» **Activity**
Although the entries contain pictures, return everything else in them verbatim and omit the pictures.

» **Dataset extract**
════════

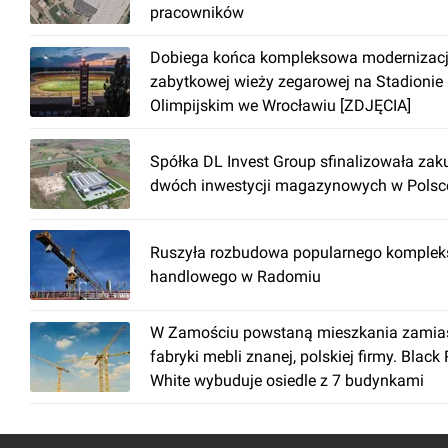
pracowników
Dobiega końca kompleksowa modernizac
zabytkowej wieży zegarowej na Stadionie
Olimpijskim we Wrocławiu [ZDJĘCIA]
Spółka DL Invest Group sfinalizowała zak
dwóch inwestycji magazynowych w Polsc
Ruszyła rozbudowa popularnego komplek
handlowego w Radomiu
W Zamościu powstaną mieszkania zamia
fabryki mebli znanej, polskiej firmy. Black
White wybuduje osiedle z 7 budynkami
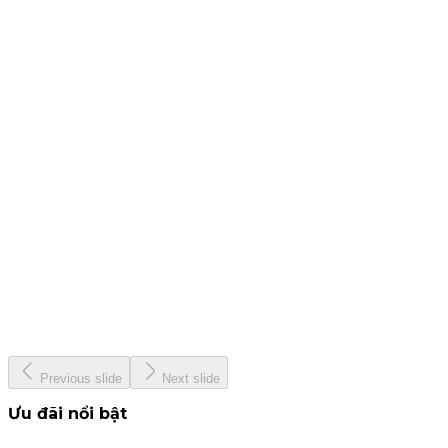
25 tháng 7, 2024
CBTT - Báo cáo quản trị công ty bán niên 2024
19 tháng 7, 2024
CBTT Báo cáo tài chính Quý 2. 2024
12 tháng 7, 2024
KIS &amp; Woori Bank
13 tháng 6, 2024
KISVN - Giải thưởng Nhà Tạo Lập ETF hàng đầu Việt Nam
năm 2024
22 tháng 5, 2024
Previous slide
Next slide
Ưu đãi nổi bật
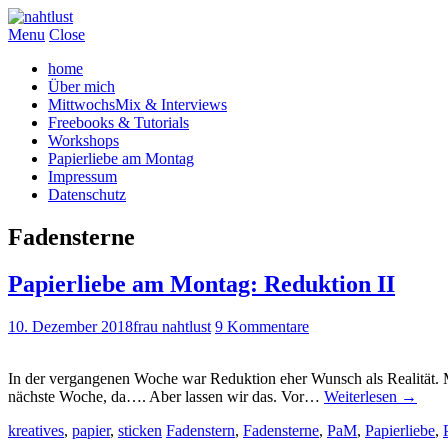
Menu
Close
home
Über mich
MittwochsMix & Interviews
Freebooks & Tutorials
Workshops
Papierliebe am Montag
Impressum
Datenschutz
Fadensterne
Papierliebe am Montag: Reduktion II
10. Dezember 2018
frau nahtlust
9 Kommentare
In der vergangenen Woche war Reduktion eher Wunsch als Realität. 
nächste Woche, da…. Aber lassen wir das. Vor…
Weiterlesen
→
kreatives
,
papier
,
sticken
Fadenstern
,
Fadensterne
,
PaM
,
Papierliebe
,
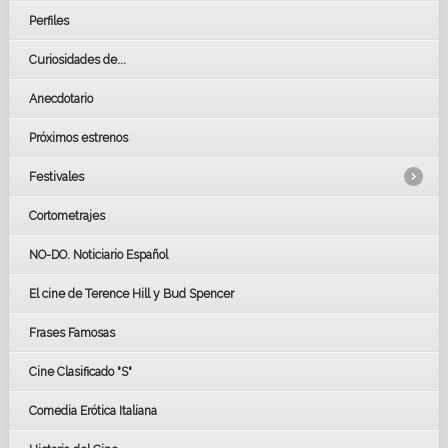
Perfiles
Curiosidades de...
Anecdotario
Próximos estrenos
Festivales
Cortometrajes
LOS OSCARS
GOYAS
NO-DO. Noticiario Español
CÉSAR
El cine de Terence Hill y Bud Spencer
BAFTA
FESTIVAL DE HUELVA 2019
Frases Famosas
FESTIVAL DE CINE DE SEVILLA 2019
Cine Clasificado "S"
Comedia Erótica Italiana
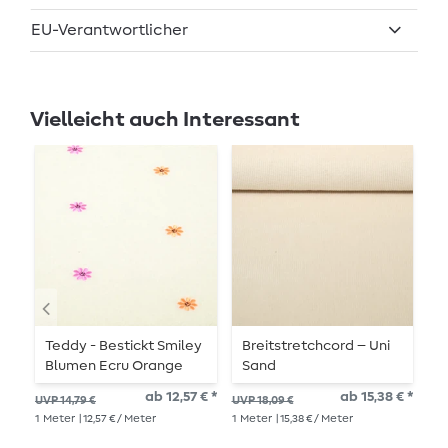
EU-Verantwortlicher
Vielleicht auch Interessant
Teddy - Bestickt Smiley
Breitstretchcord – Uni
B
Blumen Ecru Orange
Sand
W
M
ab 12,57 € *
ab 15,38 € *
11,
UVP 14,79 €
UVP 18,09 €
1
Me
1
Meter
| 12,57 € / Meter
1
Meter
| 15,38 € / Meter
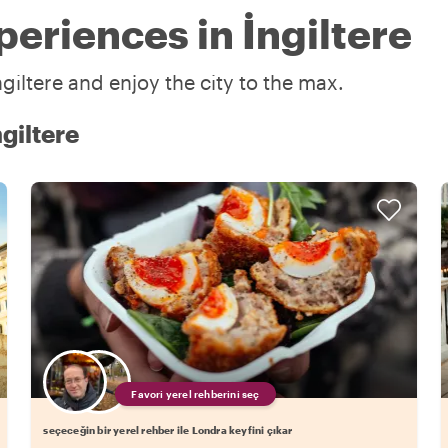
eriences in İngiltere
giltere and enjoy the city to the max.
giltere
Favori yerel rehberini seç
seçeceğin bir yerel rehber ile Londra keyfini çıkar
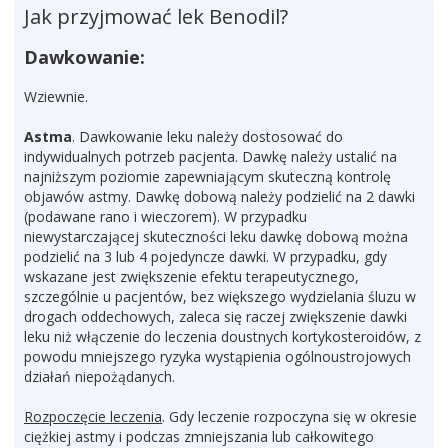
Jak przyjmować lek Benodil?
Dawkowanie:
Wziewnie.
Astma
. Dawkowanie leku należy dostosować do
indywidualnych potrzeb pacjenta. Dawkę należy ustalić na
najniższym poziomie zapewniającym skuteczną kontrolę
objawów astmy. Dawkę dobową należy podzielić na 2 dawki
(podawane rano i wieczorem). W przypadku
niewystarczającej skuteczności leku dawkę dobową można
podzielić na 3 lub 4 pojedyncze dawki. W przypadku, gdy
wskazane jest zwiększenie efektu terapeutycznego,
szczególnie u pacjentów, bez większego wydzielania śluzu w
drogach oddechowych, zaleca się raczej zwiększenie dawki
leku niż włączenie do leczenia doustnych kortykosteroidów, z
powodu mniejszego ryzyka wystąpienia ogólnoustrojowych
działań niepożądanych.
Rozpoczęcie leczenia
. Gdy leczenie rozpoczyna się w okresie
ciężkiej astmy i podczas zmniejszania lub całkowitego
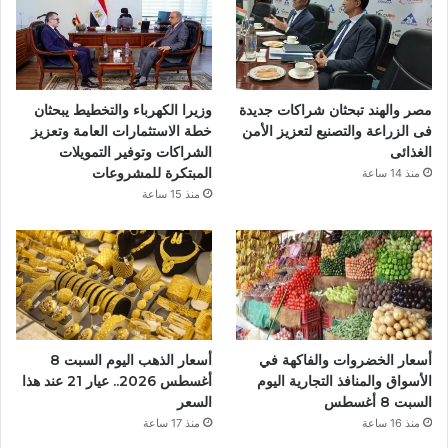
و
ك
مصر والهند تبحثان شراكات جديدة
وزيرا الكهرباء والتخطيط يبحثان
فى الزراعة والتصنيع لتعزيز الأمن
خطة الاستثمارات العامة وتعزيز
الغذائى
الشراكات وتوفير التمويلات
المبتكرة للمشروعات
منذ 14 ساعة
منذ 15 ساعة
أسعار الخضروات والفاكهة في
أسعار الذهب اليوم السبت 8
الأسواق والمنافذ التجارية اليوم
أغسطس 2026.. عيار 21 عند هذا
السبت 8 أغسطس
السعر
منذ 16 ساعة
منذ 17 ساعة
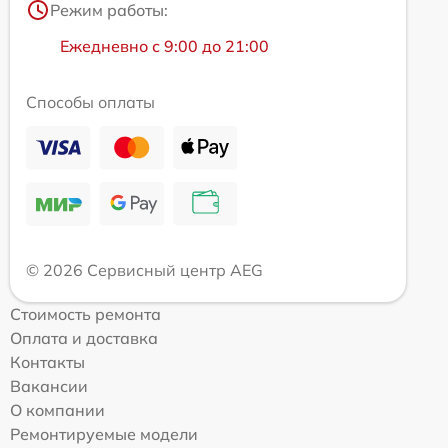
Режим работы:
Ежедневно с 9:00 до 21:00
Способы оплаты
© 2026 Сервисный центр AEG
Стоимость ремонта
Оплата и доставка
Контакты
Вакансии
О компании
Ремонтируемые модели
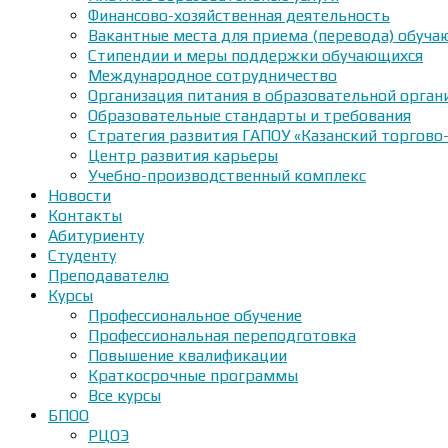
Финансово-хозяйственная деятельность
Вакантные места для приема (перевода) обуч
Стипендии и меры поддержки обучающихся
Международное сотрудничество
Организация питания в образовательной орган
Образовательные стандарты и требования
Стратегия развития ГАПОУ «Казанский торгово
Центр развития карьеры
Учебно-производственный комплекс
Новости
Контакты
Абитуриенту
Студенту
Преподавателю
Курсы
Профессиональное обучение
Профессиональная переподготовка
Повышение квалификации
Краткосрочные программы
Все курсы
БПОО
РЦОЭ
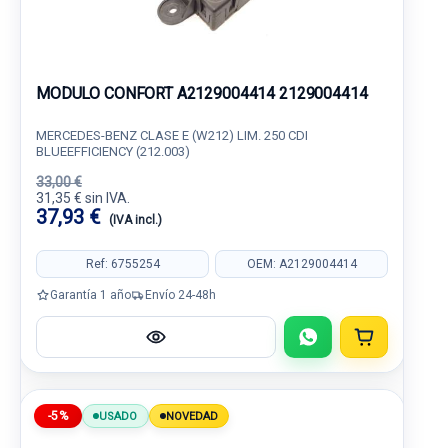
MODULO CONFORT A2129004414 2129004414
MERCEDES-BENZ CLASE E (W212) LIM. 250 CDI
BLUEEFFICIENCY (212.003)
33,00 €
31,35 € sin IVA.
37,93 €
(IVA incl.)
Ref: 6755254
OEM: A2129004414
Garantía 1 año
Envío 24-48h
-5%
USADO
NOVEDAD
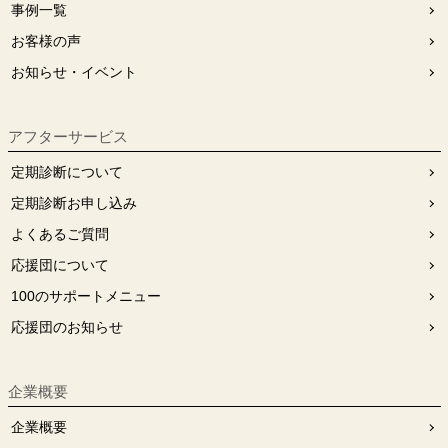
事例一覧
お客様の声
お知らせ・イベント
アフターサービス
定期診断について
定期診断お申し込み
よくあるご質問
応援団について
100のサポートメニュー
応援団のお知らせ
企業概要
企業概要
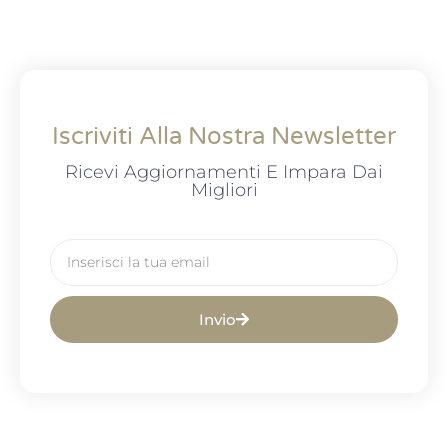
Iscriviti Alla Nostra Newsletter
Ricevi Aggiornamenti E Impara Dai
Migliori
Invio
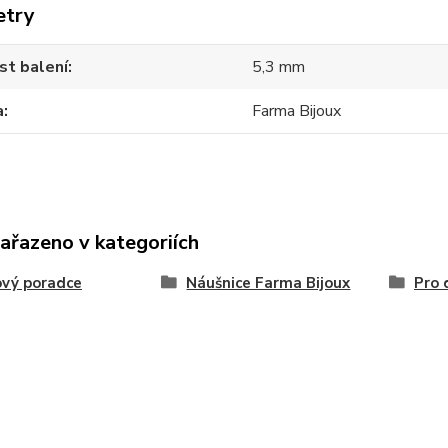
etry
st balení
5,3 mm
a
Farma Bijoux
zařazeno v kategoriích
vý poradce
Náušnice Farma Bijoux
Pro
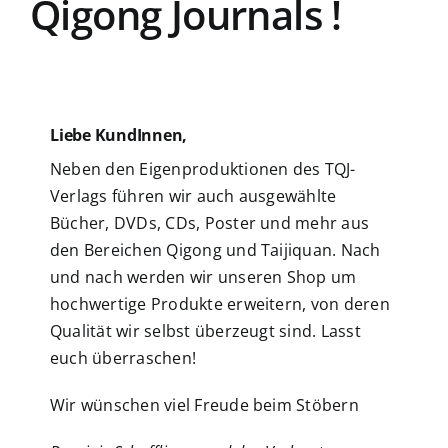
Qigong Journals !
Liebe KundInnen,
Neben den Eigenproduktionen des TQJ-
Verlags führen wir auch ausgewählte
Bücher, DVDs, CDs, Poster und mehr aus
den Bereichen Qigong und Taijiquan. Nach
und nach werden wir unseren Shop um
hochwertige Produkte erweitern, von deren
Qualität wir selbst überzeugt sind. Lasst
euch überraschen!
Wir wünschen viel Freude beim Stöbern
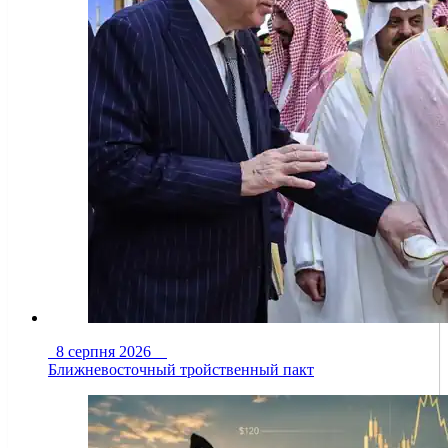
8 серпня 2026
Ближневосточный тройственный пакт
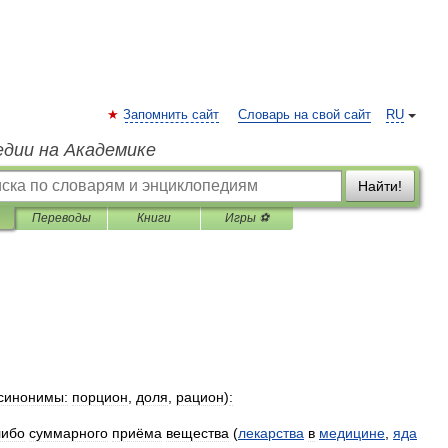
Запомнить сайт
Словарь на свой сайт
RU
едии на Академике
Найти!
Переводы
Книги
Игры ⚽
синонимы:
порцион
,
доля
,
рацион
)
:
либо
суммарного
приёма
вещества
(
лекарства
в
медицине
,
яда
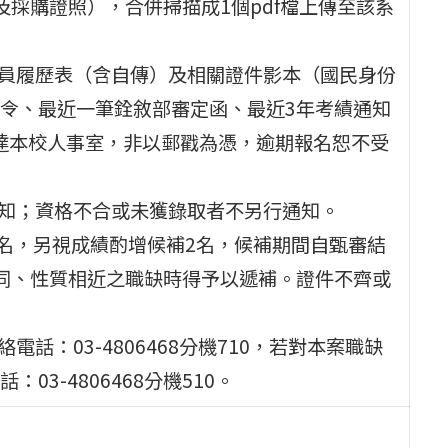
採購證照），合併掃描成1個pdf檔上傳至該系
人員履歷表（含自傳）及相關證件影本（國民身份
令、最近一筆銓敘部審定函、最近3年考績通知
寄達本校人事室，非以郵戳為憑，逾期報名恕不受
通知；資格不合或未獲錄取者不另行通知。
取1名，另視成績酌增候補2名，候補期間自甄審結
同、性質相近之職缺時得予以遞補。證件不齊或
話：03-4806468分機710，若對本案職缺
3-4806468分機510。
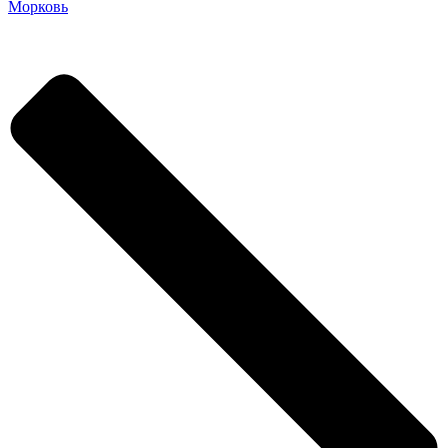
Морковь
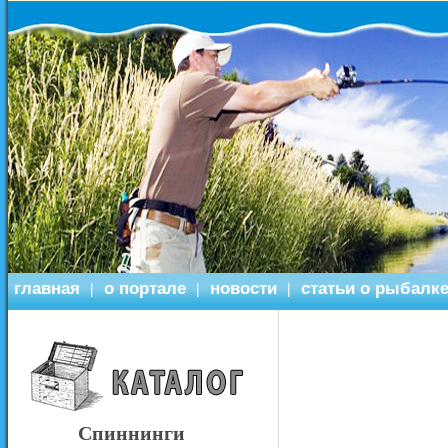
главная
о портале
новости
статьи о рыбалк
|
|
|
Спиннинги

════════

» **Final answer**
pracowników
Dobiega końca kompleksowa modernizac
zabytkowej wieży zegarowej na Stadionie
Olimpijskim we Wrocławiu [ZDJĘCIA]
Spółka DL Invest Group sfinalizowała zak
dwóch inwestycji magazynowych w Polsc
Ruszyła rozbudowa popularnego komplek
handlowego w Radomiu
W Zamościu powstaną mieszkania zamia
fabryki mebli znanej, polskiej firmy. Black
White wybuduje osiedle z 7 budynkami
25 tháng 7, 2024
CBTT - Báo cáo quản trị công ty bán niên 2024
19 tháng 7, 2024
CBTT Báo cáo tài chính Quý 2. 2024
12 tháng 7, 2024
KIS &amp; Woori Bank
13 tháng 6, 2024
KISVN - Giải thưởng Nhà Tạo Lập ETF hàng đầu Việt Nam
năm 2024
22 tháng 5, 2024
Previous slide
Next slide
Ưu đãi nổi bật
Menu
Close
home
Über mich
MittwochsMix & Interviews
Freebooks & Tutorials
Workshops
Papierliebe am Montag
Impressum
Datenschutz
Fadensterne
Papierliebe am Montag: Reduktion II
10. Dezember 2018
frau nahtlust
9 Kommentare
In der vergangenen Woche war Reduktion eher Wunsch als Realität. 
nächste Woche, da…. Aber lassen wir das. Vor…
Weiterlesen
→
kreatives
,
papier
,
sticken
Fadenstern
,
Fadensterne
,
PaM
,
Papierliebe
,
Perfiles
Curiosidades de...
Anecdotario
Próximos estrenos
Festivales
Cortometrajes
LOS OSCARS
GOYAS
NO-DO. Noticiario Español
CÉSAR
El cine de Terence Hill y Bud Spencer
BAFTA
FESTIVAL DE HUELVA 2019
Frases Famosas
FESTIVAL DE CINE DE SEVILLA 2019
Cine Clasificado "S"
Comedia Erótica Italiana
EU-Verantwortlicher
Vielleicht auch Interessant
Teddy - Bestickt Smiley
Breitstretchcord – Uni
B
Blumen Ecru Orange
Sand
W
M
ab 12,57 € *
ab 15,38 € *
11,
UVP 14,79 €
UVP 18,09 €
1
Me
1
Meter
| 12,57 € / Meter
1
Meter
| 15,38 € / Meter
eriences in İngiltere
giltere and enjoy the city to the max.
giltere
Favori yerel rehberini seç
seçeceğin bir yerel rehber ile Londra keyfini çıkar
Jak przyjmować lek Benodil?
Dawkowanie:
Wziewnie.
Astma
. Dawkowanie leku należy dostosować do
indywidualnych potrzeb pacjenta. Dawkę należy ustalić na
najniższym poziomie zapewniającym skuteczną kontrolę
objawów astmy. Dawkę dobową należy podzielić na 2 dawki
(podawane rano i wieczorem). W przypadku
niewystarczającej skuteczności leku dawkę dobową można
podzielić na 3 lub 4 pojedyncze dawki. W przypadku, gdy
wskazane jest zwiększenie efektu terapeutycznego,
szczególnie u pacjentów, bez większego wydzielania śluzu w
drogach oddechowych, zaleca się raczej zwiększenie dawki
leku niż włączenie do leczenia doustnych kortykosteroidów, z
powodu mniejszego ryzyka wystąpienia ogólnoustrojowych
działań niepożądanych.
Rozpoczęcie leczenia
. Gdy leczenie rozpoczyna się w okresie
ciężkiej astmy i podczas zmniejszania lub całkowitego
و
ك
مصر والهند تبحثان شراكات جديدة
وزيرا الكهرباء والتخطيط يبحثان
فى الزراعة والتصنيع لتعزيز الأمن
خطة الاستثمارات العامة وتعزيز
الغذائى
الشراكات وتوفير التمويلات
المبتكرة للمشروعات
منذ 14 ساعة
منذ 15 ساعة
أسعار الخضروات والفاكهة في
أسعار الذهب اليوم السبت 8
الأسواق والمنافذ التجارية اليوم
أغسطس 2026.. عيار 21 عند هذا
السبت 8 أغسطس
السعر
منذ 16 ساعة
منذ 17 ساعة
Режим работы:
Ежедневно с 9:00 до 21:00
Способы оплаты
© 2026 Сервисный центр AEG
Стоимость ремонта
Оплата и доставка
Контакты
Вакансии
О компании
Ремонтируемые модели
Финансово-хозяйственная деятельность
Вакантные места для приема (перевода) обуч
Стипендии и меры поддержки обучающихся
Международное сотрудничество
Организация питания в образовательной орган
Образовательные стандарты и требования
Стратегия развития ГАПОУ «Казанский торгово
Центр развития карьеры
Учебно-производственный комплекс
Новости
Контакты
Абитуриенту
Студенту
Преподавателю
Курсы
Профессиональное обучение
Профессиональная переподготовка
Повышение квалификации
Краткосрочные программы
Все курсы
БПОО
РЦОЭ
MODULO CONFORT A2129004414 2129004414
MERCEDES-BENZ CLASE E (W212) LIM. 250 CDI
BLUEEFFICIENCY (212.003)
33,00 €
31,35 € sin IVA.
37,93 €
(IVA incl.)
Ref: 6755254
OEM: A2129004414
Garantía 1 año
Envío 24-48h
-5%
USADO
NOVEDAD
事例一覧
お客様の声
お知らせ・イベント
アフターサービス
定期診断について
定期診断お申し込み
よくあるご質問
応援団について
100のサポートメニュー
応援団のお知らせ
企業概要
企業概要
Iscriviti Alla Nostra Newsletter
Ricevi Aggiornamenti E Impara Dai
Migliori
Invio
etry
st balení
5,3 mm
a
Farma Bijoux
zařazeno v kategoriích
vý poradce
Náušnice Farma Bijoux
Pro
Qigong Journals !
Liebe KundInnen,
Neben den Eigenproduktionen des TQJ-
Verlags führen wir auch ausgewählte
Bücher, DVDs, CDs, Poster und mehr aus
den Bereichen Qigong und Taijiquan. Nach
und nach werden wir unseren Shop um
hochwertige Produkte erweitern, von deren
Qualität wir selbst überzeugt sind. Lasst
euch überraschen!
Wir wünschen viel Freude beim Stöbern
8 серпня 2026
Ближневосточный тройственный пакт
Запомнить сайт
Словарь на свой сайт
RU
едии на Академике
Найти!
Переводы
Книги
Игры ⚽
синонимы:
порцион
,
доля
,
рацион
)
:
либо
суммарного
приёма
вещества
(
лекарства
в
медицине
,
яда
採購證照），合併掃描成1個pdf檔上傳至該系
人員履歷表（含自傳）及相關證件影本（國民身份
令、最近一筆銓敘部審定函、最近3年考績通知
寄達本校人事室，非以郵戳為憑，逾期報名恕不受
通知；資格不合或未獲錄取者不另行通知。
取1名，另視成績酌增候補2名，候補期間自甄審結
同、性質相近之職缺時得予以遞補。證件不齊或
話：03-4806468分機710，若對本案職缺
3-4806468分機510。
Морковь
главная
о портале
новости
статьи о рыбалк
|
|
|
Спиннинги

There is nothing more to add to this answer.